There may be more than one definition of an inline function in the program as long as each definition appears in a different translation unit and (for non-static inline functions) all definitions are identical. For example, an inline function may be defined in a header file that is included in multiple source files.

It must be declared inline in every translation unit. It has the same address in every translation unit.

The include should not be a problem by its own, but explicitly splitting the header_header and the header_sources, makes it impossible to control if you are attaching the right implementation to the proper header. Actually its pretty easy to break this rule: for instance imagine I am tempted to wrongly specialize a class (intended or by mistake) in my compilation unit (call it application):

CU1

// Header "MyTemplatedClass.h"
teamplate<class T1>
class MyTemplatedClass {
    int printNumber();
}

// SourceHeader "MyTemplatedClassSource.h"
templte <class T1>
inline int MyTemplatedClass<T1>::printNumber {print 1};

// Source "MyTemplatedClass.cpp"
include "MyTemplatedClass.h"
include "MyTemplatedClassSource.h"

template class MyTemplatedClass<int>;

CU2

// SourceHeader "MyTemplatedClassSource2.h"
templte <class T1>
inline int MyTemplatedClass<T1>::printNumber {print 2};

// Source "MyTemplatedClass.cpp"
include "MyTemplatedClass.h"
// Note that I decided to include another definition here 
// and nobody can do anything to stop me :)
include "MyTemplatedClassSource2.h"
template class MyTemplatedClass<double>;

CU2

// Random source file "Code.cpp"
include "MyTemplatedClass.h"
my = MyTemplatedClass<int>();
my.printNumber()

Both definitions are correct, you have told the compiler not to care about where the definition comes from, and you needed to include them both because you are now instantiating with another class. What does printNumber prints? Its impossible to know because you have no control about what code is being used, moreover, the results can vary from one compilation to another.

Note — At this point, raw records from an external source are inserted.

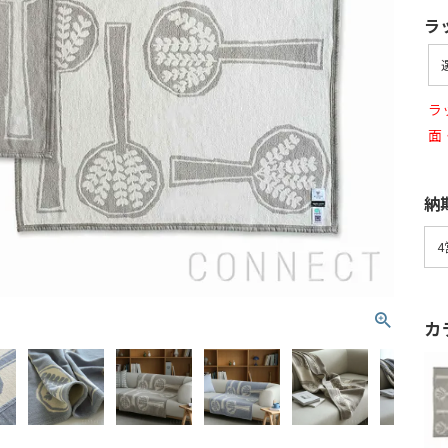
ラ
ラ
面
納
カ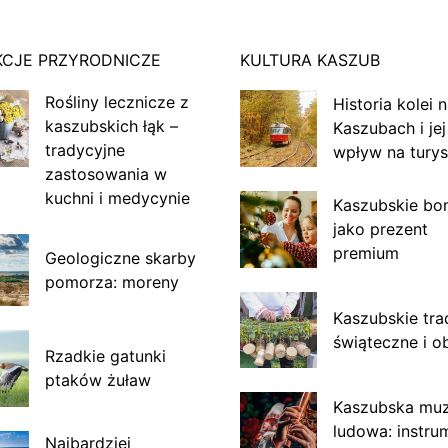
KCJE PRZYRODNICZE
KULTURA KASZUB
Rośliny lecznicze z
Historia kolei 
kaszubskich łąk –
Kaszubach i jej
tradycyjne
wpływ na turys
zastosowania w
kuchni i medycynie
Kaszubskie bo
jako prezent
premium
Geologiczne skarby
pomorza: moreny
Kaszubskie tra
świąteczne i o
Rzadkie gatunki
ptaków żuław
Kaszubska mu
ludowa: instru
Najbardziej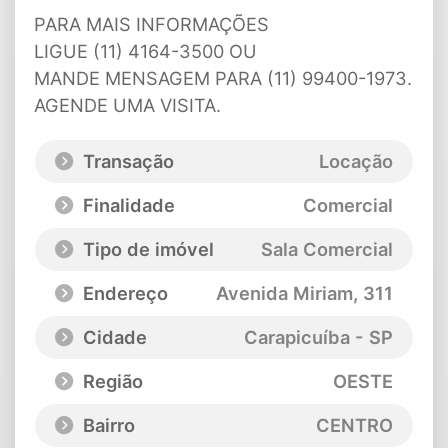
PARA MAIS INFORMAÇÕES
LIGUE (11) 4164-3500 OU
MANDE MENSAGEM PARA (11) 99400-1973.
AGENDE UMA VISITA.
Transação
Locação
Finalidade
Comercial
Tipo de imóvel
Sala Comercial
Endereço
Avenida Miriam
, 311
Cidade
Carapicuíba - SP
Região
OESTE
Bairro
CENTRO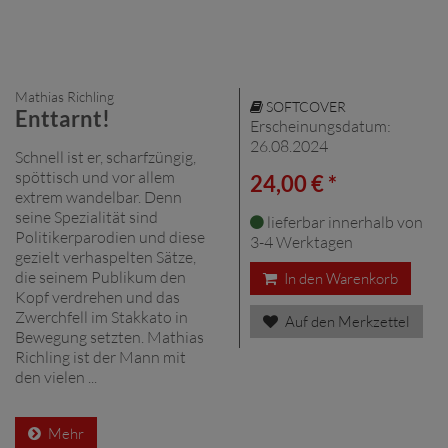
Mathias Richling
SOFTCOVER
Enttarnt!
Erscheinungsdatum:
26.08.2024
Schnell ist er, scharfzüngig,
spöttisch und vor allem
24,00 € *
extrem wandelbar. Denn
seine Spezialität sind
lieferbar innerhalb von
Politikerparodien und diese
3-4 Werktagen
gezielt verhaspelten Sätze,
die seinem Publikum den
In den Warenkorb
Kopf verdrehen und das
Zwerchfell im Stakkato in
Auf den Merkzettel
Bewegung setzten. Mathias
Richling ist der Mann mit
den vielen ...
Mehr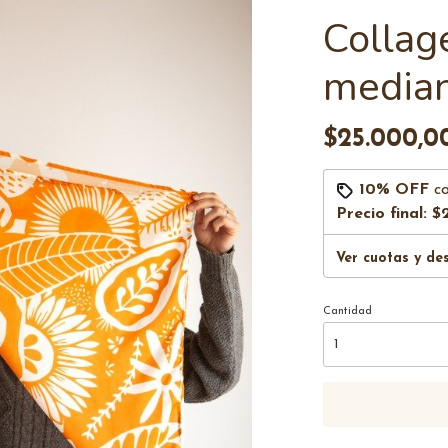
Collag
media
$25.000,0
10% OFF
c
Precio final:
$
Ver cuotas y de
Cantidad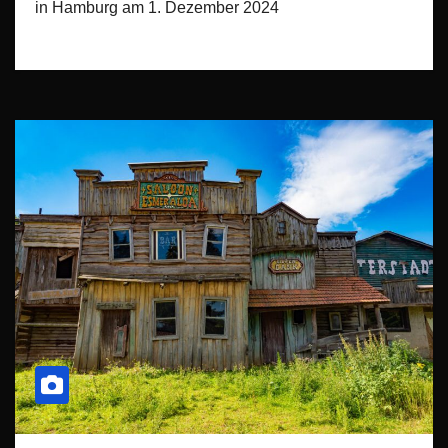
in Hamburg am 1. Dezember 2024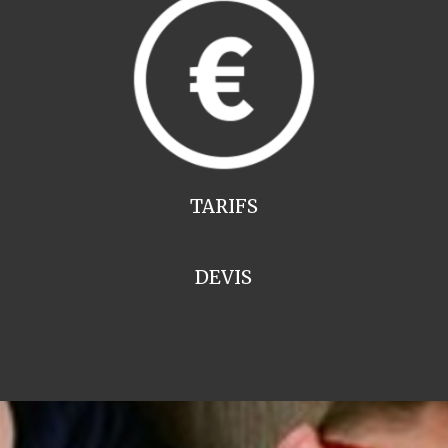
TARIFS
DEVIS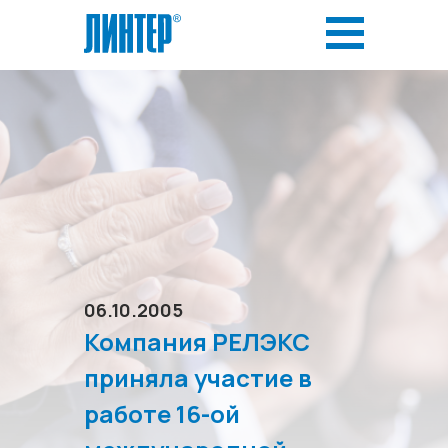
06.10.2005
Компания РЕЛЭКС
приняла участие в
работе 16-ой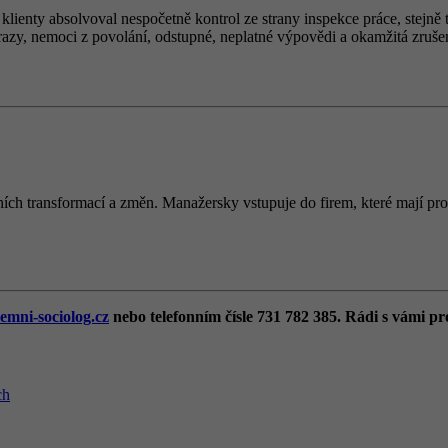
 klienty absolvoval nespočetně kontrol ze strany inspekce práce, stej
razy, nemoci z povolání, odstupné, neplatné výpovědi a okamžitá zrušen
ích transformací a změn. Manažersky vstupuje do firem, které mají prob
emni-sociolog.cz
nebo telefonním čísle 731 782 385. Rádi s vámi pr
ch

Edit: I didn't remember to reference this but is not a compile error, its undefined:

If an inline function with external linkage is defined differently in different translation units, the behavior is undefined.

What I mean is, while technically the solution is possible, and despite my personal preferences, it opens the door to nasty problems that are not easy to detect.

matekelemen commented 2 years ago

@roigcarlo I should probably not have mentioned the other PR because the specializations there are different for each type, my bad.

I think your example would result in an ODR violation (leading to a compilation error), though I'm not sure. My idea is that there should be only one implementation header (MyTemplatedClassSource2.h and the implementation it contains should not exist), and the specializations would not have individual implementations of their own.

I'll create a toy project we can play around with and link it here.

matekelemen commented 2 years ago

Here's a complete and working example of what I have in mind.

[Let me know if you'd like to play around with it and I'll give you collaborator access.]

Regardless of whether we're planning to do some refactoring, I think it's good to keep this possibility in mind for developing new stuff too.

roigcarlo commented 2 years ago

Hi @matekelemen as I said, it will work.

I was also preparing a small toy example to show what I mean with being dangerous

Basically this is an extension of what you said, but divided in several libraries that have dependencies among them, and all expose what they see fit.

Note that the code is clearly wrong, but the compiler just doesn't even throw a warning. Even more dangerous, depending on the order of linkage:

# target_link_libraries(TestODR1__ PUBLIC unit1)
./TestODR1__
Int:    1
Double: 1

# target_link_libraries(TestODR12_ PUBLIC unit1 unit2)
./TestODR12_
Int:    1
Double: 2

# target_link_libraries(TestODR12_ PUBLIC unit1 unit3)
./TestODR1_3
Int:    1
Double: 3

# target_link_libraries(TestODR123 PUBLIC unit1 unit2 unit3)
./TestODR123
Int:    1
Double: 2

# target_link_libraries(TestODR123 PUBLIC unit1 unit3 unit2)
./TestODR132
Int:    1
Double: 3

matekelemen commented 2 years ago

Ah I see what you mean now. That's quite nasty indeed, plus it doesn't even require the inline to compile; I'm surprised no compiler picks up on the ODR violation.